Page images and extracted text
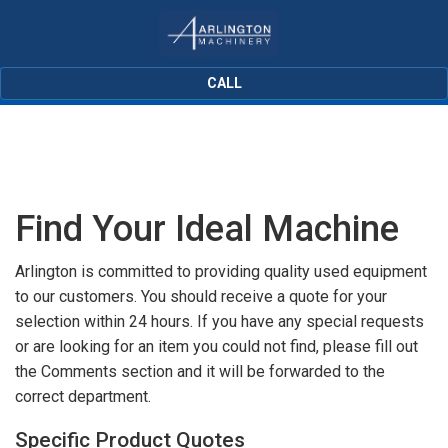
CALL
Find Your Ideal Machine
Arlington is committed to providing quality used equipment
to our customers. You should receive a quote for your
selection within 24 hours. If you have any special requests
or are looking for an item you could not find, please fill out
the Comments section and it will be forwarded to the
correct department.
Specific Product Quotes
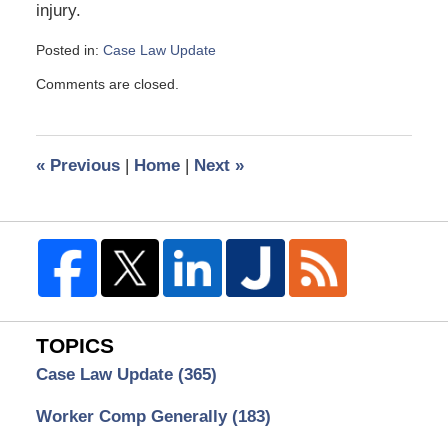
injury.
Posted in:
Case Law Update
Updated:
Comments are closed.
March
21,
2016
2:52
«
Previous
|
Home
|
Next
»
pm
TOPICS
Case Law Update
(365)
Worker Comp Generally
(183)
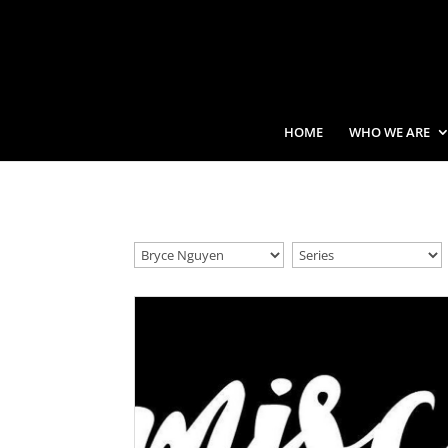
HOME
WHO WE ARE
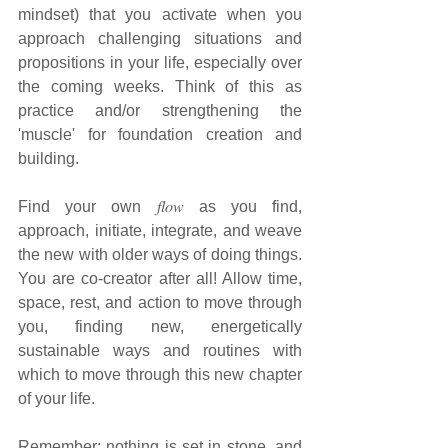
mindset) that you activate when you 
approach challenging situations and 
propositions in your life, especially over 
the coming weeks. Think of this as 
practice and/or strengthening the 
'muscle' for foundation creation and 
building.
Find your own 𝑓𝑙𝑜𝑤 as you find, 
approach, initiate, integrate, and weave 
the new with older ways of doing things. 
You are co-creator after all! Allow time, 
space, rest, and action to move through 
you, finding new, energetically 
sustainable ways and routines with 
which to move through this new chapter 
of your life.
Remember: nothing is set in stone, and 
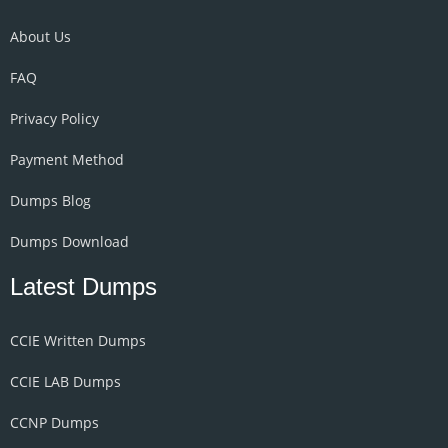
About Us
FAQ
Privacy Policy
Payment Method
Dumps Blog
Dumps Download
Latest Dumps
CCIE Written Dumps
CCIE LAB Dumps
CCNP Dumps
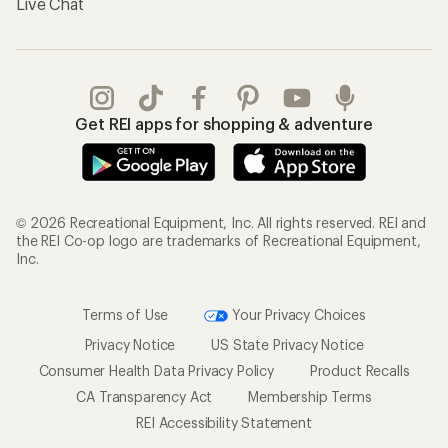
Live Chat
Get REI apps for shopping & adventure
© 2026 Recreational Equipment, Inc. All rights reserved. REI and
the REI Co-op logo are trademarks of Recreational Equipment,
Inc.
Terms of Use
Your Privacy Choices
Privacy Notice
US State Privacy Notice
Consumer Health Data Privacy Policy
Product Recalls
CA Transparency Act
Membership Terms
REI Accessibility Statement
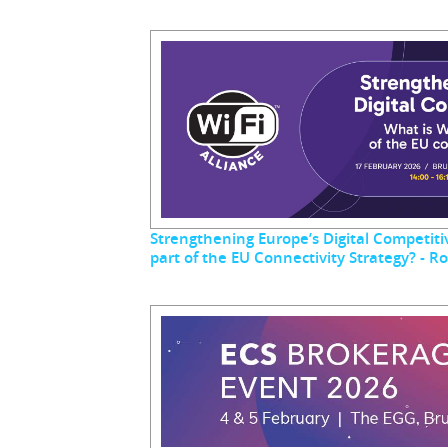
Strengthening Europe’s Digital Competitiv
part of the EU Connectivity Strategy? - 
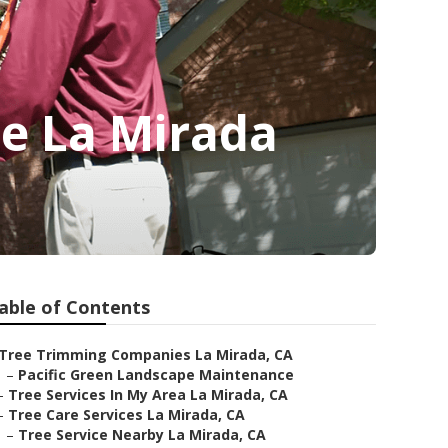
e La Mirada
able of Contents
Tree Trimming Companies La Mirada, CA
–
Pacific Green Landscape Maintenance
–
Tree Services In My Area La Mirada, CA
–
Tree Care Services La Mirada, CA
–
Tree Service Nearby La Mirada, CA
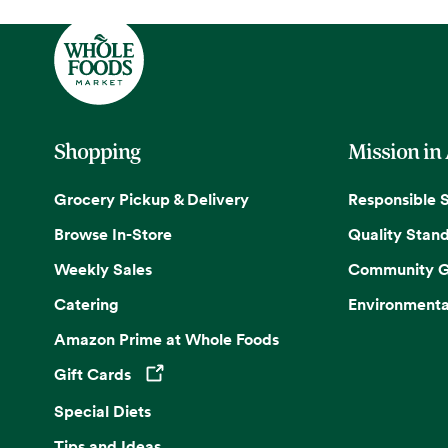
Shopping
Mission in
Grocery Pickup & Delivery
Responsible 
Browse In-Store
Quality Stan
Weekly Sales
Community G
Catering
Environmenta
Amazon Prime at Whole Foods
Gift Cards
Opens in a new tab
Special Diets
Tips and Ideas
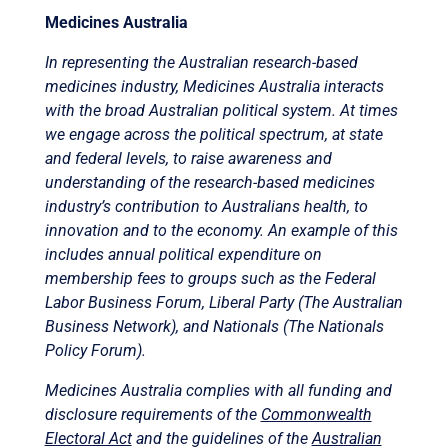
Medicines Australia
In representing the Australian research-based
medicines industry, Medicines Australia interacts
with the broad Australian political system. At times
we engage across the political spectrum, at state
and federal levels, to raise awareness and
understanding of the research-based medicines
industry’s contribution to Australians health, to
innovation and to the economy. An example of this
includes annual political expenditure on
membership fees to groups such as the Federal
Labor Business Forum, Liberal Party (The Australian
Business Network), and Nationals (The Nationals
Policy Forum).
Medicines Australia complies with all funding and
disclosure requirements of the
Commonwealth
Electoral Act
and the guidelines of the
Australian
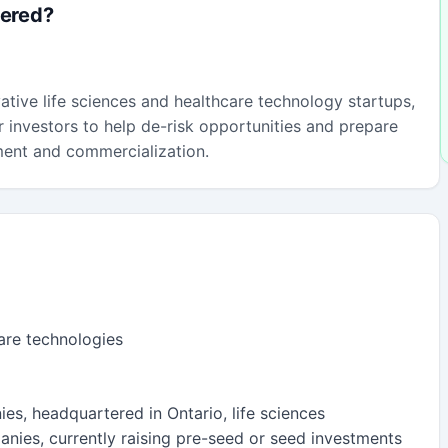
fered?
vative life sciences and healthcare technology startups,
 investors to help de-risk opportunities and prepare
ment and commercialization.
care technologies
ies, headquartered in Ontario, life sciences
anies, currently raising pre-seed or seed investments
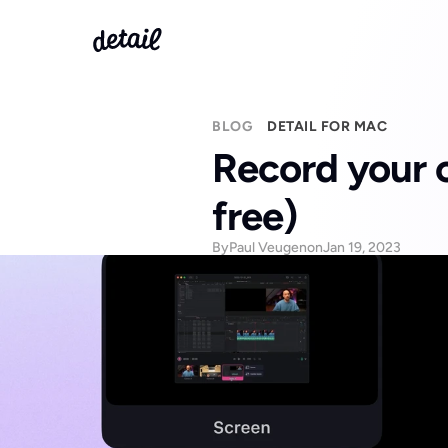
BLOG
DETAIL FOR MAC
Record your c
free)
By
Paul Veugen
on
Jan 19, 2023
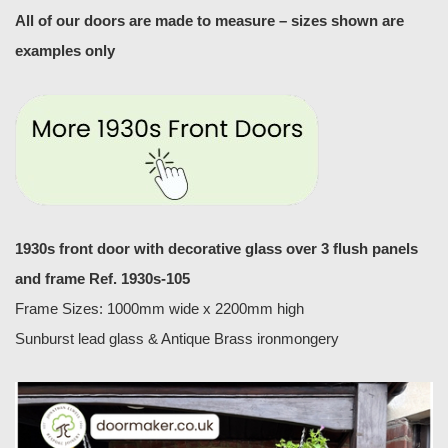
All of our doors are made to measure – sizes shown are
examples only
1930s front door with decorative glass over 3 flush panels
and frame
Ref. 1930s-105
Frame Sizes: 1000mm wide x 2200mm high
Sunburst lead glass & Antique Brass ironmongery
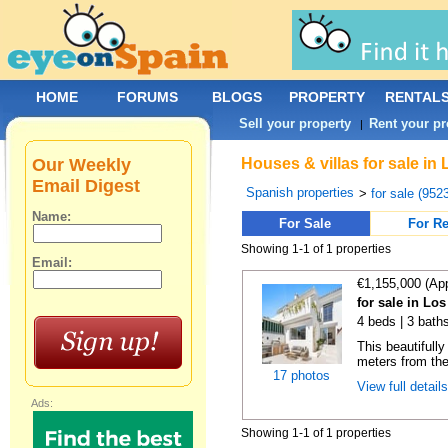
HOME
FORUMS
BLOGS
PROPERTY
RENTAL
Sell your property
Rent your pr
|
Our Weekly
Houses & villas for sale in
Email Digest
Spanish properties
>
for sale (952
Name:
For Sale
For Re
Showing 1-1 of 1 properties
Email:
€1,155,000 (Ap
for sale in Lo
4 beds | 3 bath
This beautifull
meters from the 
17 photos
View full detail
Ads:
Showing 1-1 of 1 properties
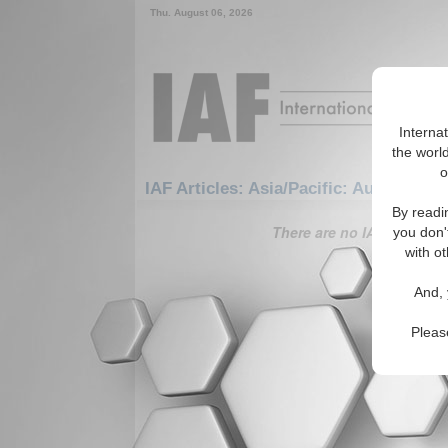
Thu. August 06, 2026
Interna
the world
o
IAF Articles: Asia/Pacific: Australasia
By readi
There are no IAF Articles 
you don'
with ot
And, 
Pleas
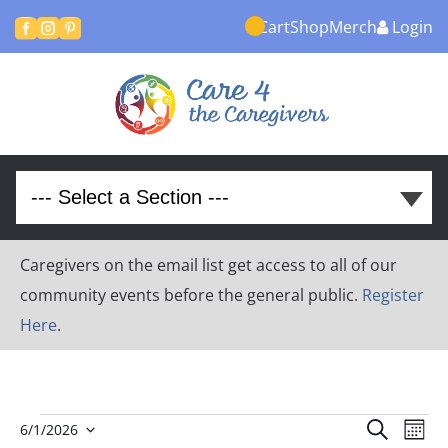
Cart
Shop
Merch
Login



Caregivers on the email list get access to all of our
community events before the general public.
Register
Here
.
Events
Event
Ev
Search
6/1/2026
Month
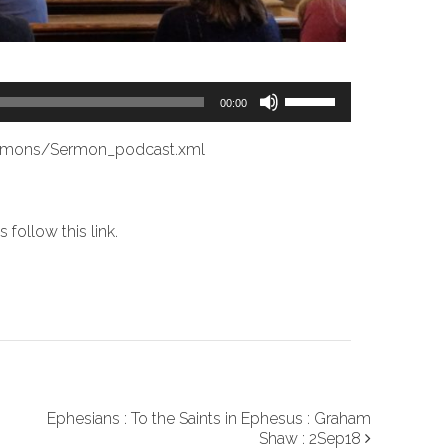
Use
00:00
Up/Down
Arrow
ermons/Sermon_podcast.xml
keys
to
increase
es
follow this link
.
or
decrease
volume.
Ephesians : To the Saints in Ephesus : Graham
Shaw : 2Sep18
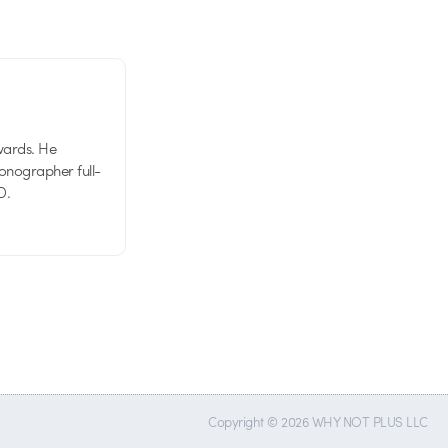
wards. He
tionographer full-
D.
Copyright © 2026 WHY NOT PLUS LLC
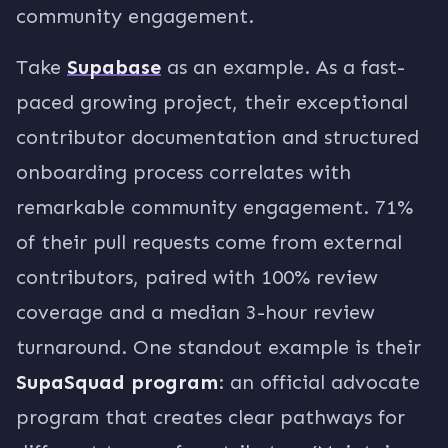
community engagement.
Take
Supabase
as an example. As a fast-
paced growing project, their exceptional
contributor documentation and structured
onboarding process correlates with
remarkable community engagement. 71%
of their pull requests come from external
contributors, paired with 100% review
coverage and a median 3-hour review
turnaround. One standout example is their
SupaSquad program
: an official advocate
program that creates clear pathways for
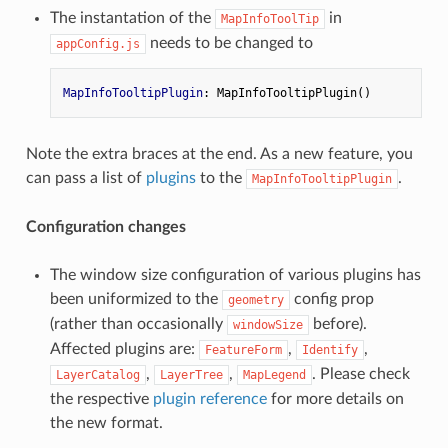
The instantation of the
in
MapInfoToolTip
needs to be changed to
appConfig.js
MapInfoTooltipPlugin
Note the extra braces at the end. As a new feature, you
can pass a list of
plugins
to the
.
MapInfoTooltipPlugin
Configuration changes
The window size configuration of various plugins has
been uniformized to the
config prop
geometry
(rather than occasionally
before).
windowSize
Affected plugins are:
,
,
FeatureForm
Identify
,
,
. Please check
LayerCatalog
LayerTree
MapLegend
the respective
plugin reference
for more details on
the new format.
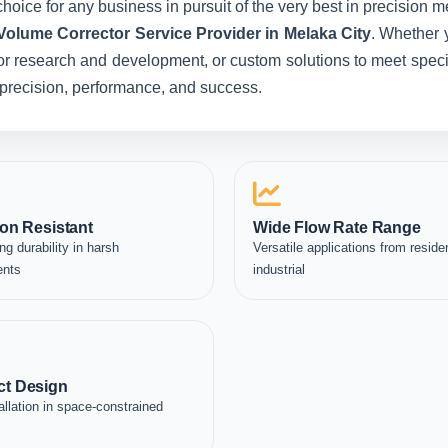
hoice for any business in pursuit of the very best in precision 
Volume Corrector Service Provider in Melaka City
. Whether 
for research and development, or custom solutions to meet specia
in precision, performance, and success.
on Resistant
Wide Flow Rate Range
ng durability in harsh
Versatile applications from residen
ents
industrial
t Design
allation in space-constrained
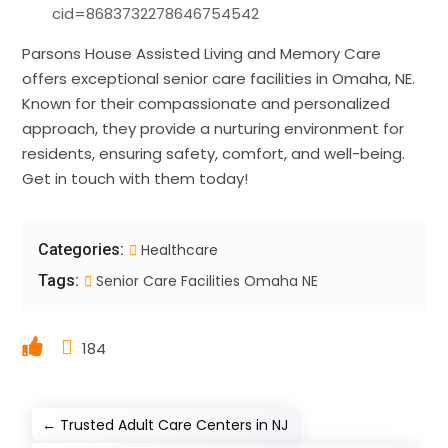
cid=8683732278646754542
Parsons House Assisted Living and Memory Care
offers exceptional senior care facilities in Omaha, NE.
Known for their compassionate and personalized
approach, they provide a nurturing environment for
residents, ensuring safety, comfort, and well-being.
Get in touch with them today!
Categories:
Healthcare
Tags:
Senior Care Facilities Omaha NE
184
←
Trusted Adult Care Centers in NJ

Task directions: Search the entries for the string "Comments" and copy each line where it occurs.

Response area:
the Comments section and it will be forwarded to the
Comments are closed.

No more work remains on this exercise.